Interpellations policières devant les lycées (Colombes, Bergson à Paris le 24 mars...) ; matraquages et violences (Nantes les 24 et 31 mars...) ; évacuations dans les facs occupées (Tolbiac le 17 mars, Rennes 2 le 15 avril...) ; manifestations empêchées et interpellations par dizaines ; peines de prison ferme avec mandat de dépôt à Paris, Lyon, Montpellier ; gazages systématiques (Vaulx-en-Velin, le 13 avril sur le périphérique...) ; interpellations au domicile et mise en examen de lycéen.ne.s (lycée Voltaire à Paris le 1er puis le 14 avril...) ; envoi de la troupe (Strasbourg le 9 avril...) ; encadrement des manifestations sur les côtés et en tête des cortèges avec doubles cordons de CRS ; utilisation de drones pour surveiller les manifestants (Paris, le 14 avril...) ; survol des manifestations et lâchage de gaz lacrymogènes par des hélicoptères (Place de la Nation, à Paris, le 9 avril...) ; tirs répétés de flashball et de bombes de désencerclement ; barrage de CRS pour empêcher les manifestations syndicales d'arriver au terme de leur parcours autorisé (place de la Nation à Paris le 9 avril...). Le 20 avril, à Lille, c'est un local syndical qui est forcé et dévasté par la police au prétexte de « chercher des manifestant.e.s ». Aujourd'hui, les interpellations massives se multiplient, sans parler des bavures (un scooter renversé à Rennes le 28 avril par une voiture de police qui a pris la fuite ...), des dizaines de blessés, dont un étudiant ayant perdu un œil à Rennes, deux militants CGT PSA Rennes et Tremery condamnés à de la prison ferme, deux cheminots CGT de Villeneuve St Georges en garde à vue après le 28 avril, le camion de Solidaire touché par des tirs de grenade lacrymogène et flashball à Marseille, évacuation ultraviolente de la République à Paris le 28 avril au soir, gazage et matraquage à l'Odéon des soutiens aux occupants du théâtre...

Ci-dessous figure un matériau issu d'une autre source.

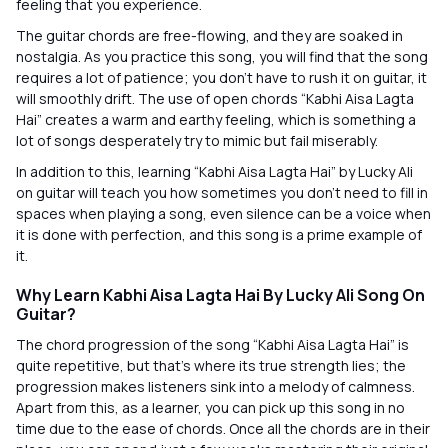
feeling that you experience.
The guitar chords are free-flowing, and they are soaked in
nostalgia. As you practice this song, you will find that the song
requires a lot of patience; you don’t have to rush it on guitar, it
will smoothly drift. The use of open chords “Kabhi Aisa Lagta
Hai” creates a warm and earthy feeling, which is something a
lot of songs desperately try to mimic but fail miserably.
In addition to this, learning “Kabhi Aisa Lagta Hai” by Lucky Ali
on guitar will teach you how sometimes you don’t need to fill in
spaces when playing a song, even silence can be a voice when
it is done with perfection, and this song is a prime example of
it.
Why Learn Kabhi Aisa Lagta Hai By Lucky Ali Song On
Guitar?
The chord progression of the song “Kabhi Aisa Lagta Hai” is
quite repetitive, but that’s where its true strength lies; the
progression makes listeners sink into a melody of calmness.
Apart from this, as a learner, you can pick up this song in no
time due to the ease of chords. Once all the chords are in their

Nous devons répliquer politiquement à cette répression qui vise à faire peur, briser, diviser et empêcher la contestation.
Dans ce sens nous appelons toutes celles et ceux qui ont déjà entrepris d'organiser la défense collective des manifestant.e.s -le groupe Défense Collective à Paris, la Legal Team, les enseignant.e .s de Voltaire, les parents de Bergson- et tous les acteurs du mouvement social – les pétitionnaires de « Stoprépression », les collectifs de soutien aux victimes en régions, en banlieue, dans les quartiers ou à Paris-, les syndicats qui appellent à la grève, les partis qui dénoncent la loi Travail et les associations, le MILI, les parents d'élèves, les collectifs et les individus mobilisé.e.s, à se rassembler au sein d' un collectif unitaire de soutien aux victimes de la répression du mouvement contre la loi Travail le mercredi 4 mai à 17h à la Bourse du Travail de Paris. Il s'agira d’organiser la solidarité financière, de promouvoir une défense collective et politique dans les tribunaux, de communiquer largement auprès du plus grand nombre pour dénoncer les exactions, les abus et la répression policières, d'appeler à des rassemblements de soutien les jours de procès (plusieurs sont déjà prévus en mai), d' empêcher la répression administrative dans les lycées et les facs, de mutualiser nos forces et de coordonner nos initiatives.